Rabbi Yits’haq a dit : « Pourquoi nos patriarches étaient-ils stériles ? Parce que le Saint béni soit-Il désire la prière des justes » (Yevamot 64a). Il convient d’expliquer que la prière des justes est utile pour ouvrir les portes de la bénédiction au monde entier ; mais tant que les justes vivent pour le mieux, selon ce qui leur convient, ils ont tendance à ne pas prier pour le monde, qui reste dans ses souffrances et ses épreuves. Le Saint béni soit-Il, qui désire le bien du monde, aspire donc à la prière des justes, qui relie le monde à sa source ; par ce biais, la prière change la réalité du monde pour le bien, et ouvre les portes du Ciel afin de dispenser la bénédiction au monde entier. Par cela, toutes les personnes dont les peines provenaient de ces barrières, sont sauvés avec eux.

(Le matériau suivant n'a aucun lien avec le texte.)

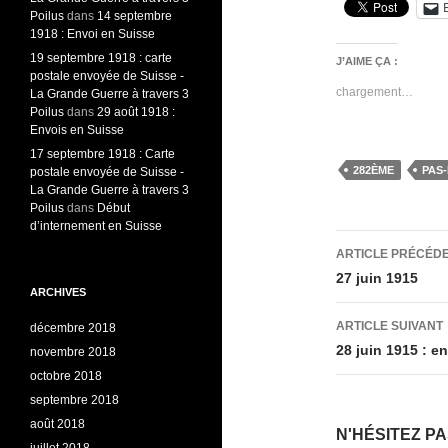
Poilus
dans
14 septembre
1918 : Envoi en Suisse
19 septembre 1918 : carte
J’AIME ÇA :
postale envoyée de Suisse -
chargement…
La Grande Guerre à travers 3
Poilus
dans
29 août 1918 :
Envois en Suisse
17 septembre 1918 : Carte
282ÈME
PAS
postale envoyée de Suisse -
La Grande Guerre à travers 3
Poilus
dans
Début
d’internement en Suisse
Navigati
ARTICLE PRÉCÉD
des
27 juin 1915
ARCHIVES
articles
ARTICLE SUIVANT
décembre 2018
28 juin 1915 : e
novembre 2018
octobre 2018
septembre 2018
août 2018
N'HÉSITEZ P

De même, nos sages disent : « Au moment où notre mère Sarah fut exaucée, de nombreuses femmes stériles furent exaucées avec elle, de nombreux sourds recouvrèrent l’audition, de nombreux aveugles recouvrèrent la vision, de nombreux fous recouvrèrent la raison. C’est à ce propos que Sarah dit : “C’est un éclat de rire que Dieu a fait en moi, quiconque entendra rira à mon propos[a]” » (Gn 21, 6 ; Gn Rabba 53, 8), car tous, dans une certaine mesure, furent délivrés avec elle.

Il arrive qu’un homme ait pour mission d’engendrer une âme nouvelle dans le monde, une âme dont la mission sera de faire franchir au monde un nouveau degré. Comme cette âme n’est pas de la même nature que les âmes nées avant elle, de nombreuses barrières se dressent devant elle, et des accusations se lèvent à son sujet, qui affirment que le monde ne mérite pas de progresser d’un nouvel échelon. Aussi, les personnes qui doivent engendrer de telles âmes souffrent de stérilité ; et par leur purification personnelle, obtenue par le repentir et la prière, ces personnes ouvrent les portes du Ciel, et ont le bonheur de faire naître de nouvelles âmes[2].


[a]. יצחק לי : litt. « rira pour moi » ; selon la lecture midrachique, comprendre : « aura lieu de se réjouir à l’occasion de ma propre joie. »

[2]. C’est pourquoi il fut si difficile d’enfanter Isaac notre père. En effet, le trait de caractère d’Abraham notre père était le ‘hessed (bonté, générosité, miséricorde), tandis que celui d’Isaac était le din (jugement, rigueur). Jusqu’alors, ordinairement, les hommes de rigueur se trouvaient être des méchants. Il était donc nécessaire d’enfanter l’âme d’un juste dont le caractère fût la rigueur. Bien plus : ces deux midot (« mesures », traits de caractère), le ‘hessed et le din, qui semblent opposées, devaient se lier l’une à l’autre, si bien qu’Abraham notre père enfanterait Isaac, afin de nous apprendre que le but dernier de la rigueur est d’amplifier la bonté. C’est pourquoi il y eut tant de barrières et d’accusations dressées contre la naissance d’Isaac ; et, quand il naquit, les portes de la bénédiction s’ouvrirent, de nombreuses femmes stériles furent exaucées, et de nombreuses maladies furent guéries.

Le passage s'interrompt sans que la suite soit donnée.